Essa é uma pergunta muito importante. Caso não tenha refletido sobre isso ainda, acho válido se sentar por algumas horas, fazer algumas contas e ter um valor como expectativa.

E, claro, estamos falando aqui do ROE (Retorno sobre o Patrimônio Líquido) ou o ROIC (Retorno sobre o Capital Investido). Caso você não saiba o que são e como calcular estes dois indicadores me responda neste email que vou te ajudar.

Mas o fato é que fazendas não dão retornos astronômicos.

E entenda que não necessariamente precisam dar, ok?

Veja, é uma questão matemática. Imagine uma empresa de tecnologia, a Apple (fabricante dos celulares iPhone) por exemplo, no início da companhia o capital investido era basicamente nulo. Muito baixo.

Dessa forma, qualquer lucro já representava uma rentabilidade elevadíssima.

A empresa começou em uma garagem, provavelmente sem nenhum tipo de investimento significativo. Suponha que o Steve Jobs tivesse aportado um capital de mil dólares na abertura, um lucro líquido anual de 2 mil dólares já representaria 200% de ROE logo no primeiro ano.

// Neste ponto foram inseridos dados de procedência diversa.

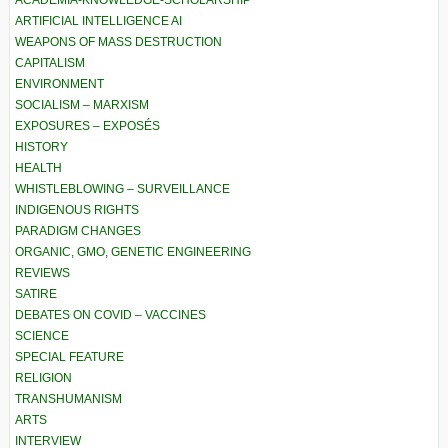
ACADEMIA-KNOWLEDGE-SCHOLARSHIP
ARTIFICIAL INTELLIGENCE AI
WEAPONS OF MASS DESTRUCTION
CAPITALISM
ENVIRONMENT
SOCIALISM – MARXISM
EXPOSURES – EXPOSÉS
HISTORY
HEALTH
WHISTLEBLOWING – SURVEILLANCE
INDIGENOUS RIGHTS
PARADIGM CHANGES
ORGANIC, GMO, GENETIC ENGINEERING
REVIEWS
SATIRE
DEBATES ON COVID – VACCINES
SCIENCE
SPECIAL FEATURE
RELIGION
TRANSHUMANISM
ARTS
INTERVIEW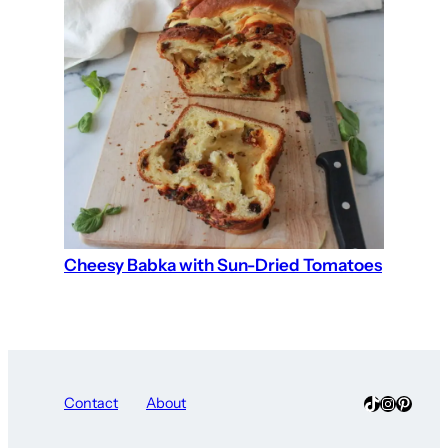
Cheesy Babka with Sun-Dried Tomatoes
TikTok
Instagra
Pinter
Contact
About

Agora imagine um produtor no interior da Bahia, que aportou 2 milhões de reais para iniciar sua fazenda, incluindo terras e outros ativos.

Caso ele tenha um ROE de 7%, estamos falando de um lucro líquido de 140 mil reais. Uma baita grana!

Além disso, jamais podemos separar retorno de risco. São dois fatores que andam lado a lado. São dois lados da mesma moeda.

Quer retornos mais altos? Vai precisar correr mais riscos. É a vida.

Quando o Steve Jobs começou a Apple quem imaginava que o mundo iria se adaptar a um telefone sem teclas e tudo mais que um telefone faz hoje em dia?

De fato existia um risco considerável. Risco de perder 100% do capital investido no início da Apple.

Mas agora, quando você inicia uma fazenda há um alto grau de confiabilidade de que a população ainda vai querer se alimentar, certo?

E é justamente por essa análise de risco (que sempre está ligada ao retorno) que podemos estudar alguma expectativa de rentabilidade na fazenda.

Para isso devemos considerar algum cenário hipotético que seria livre de risco. Obviamente isso não existe na realidade, mas há algo nesse sentido para pensarmos.

Cada país possui a sua taxa básica de juros. No Brasil ela é a taxa Selic. E essa taxa básica de juros é entendida como um referencial de taxa livre de risco. Portanto, podemos entender a Selic como sendo o retorno que pode ser obtido caso não queiramos correr risco nenhum.

Na prática, podemos conseguir esse retorno por meio de algo conhecido como CDI, que acompanha lado a lado a taxa Selic.

Pois bem, se você não quisesse correr riscos, em vez de investir seu capital na fazenda, deveria investir seu capital em alguma aplicação que rendesse exatamente o CDI. Mas já que estamos topando correr certo risco, já que todo negócio tem algum grau de risco, devemos exigir algum retorno a mais, certo?

Mas quanto a mais? Eis a questão.

Essa expectativa de retorno a mais é importante para alinhar a sua visão como gestor da fazenda e os resultados que estão sendo obtidos.

A SLC Agrícola, para mim, é a grande referência brasileira e até mundial sobre gestão de fazendas. Sou fã da empresa e tenho ela como modelo.

E nós trabalhamos isso no curso Gestão Profissional de Fazendas com mais profundidade, mas sabe quanto a SLC Agrícola determina como expectativa de retorno?

CDI líquido + 3,5%.

Líquido no caso é líquido de impostos. Para renda fixa existe a tabela regressiva, mas vamos considerar a menor alíquota que é de 15% sobre o rendimento. Portanto, essa referência vira:

85% do CDI + 3,5%.

No atual momento em que escrevo este texto, a taxa Selic se encontra em 4,25%. Vamos imaginar que ela estava neste valor desde o início do ano e que termine o ano neste mesmo valor.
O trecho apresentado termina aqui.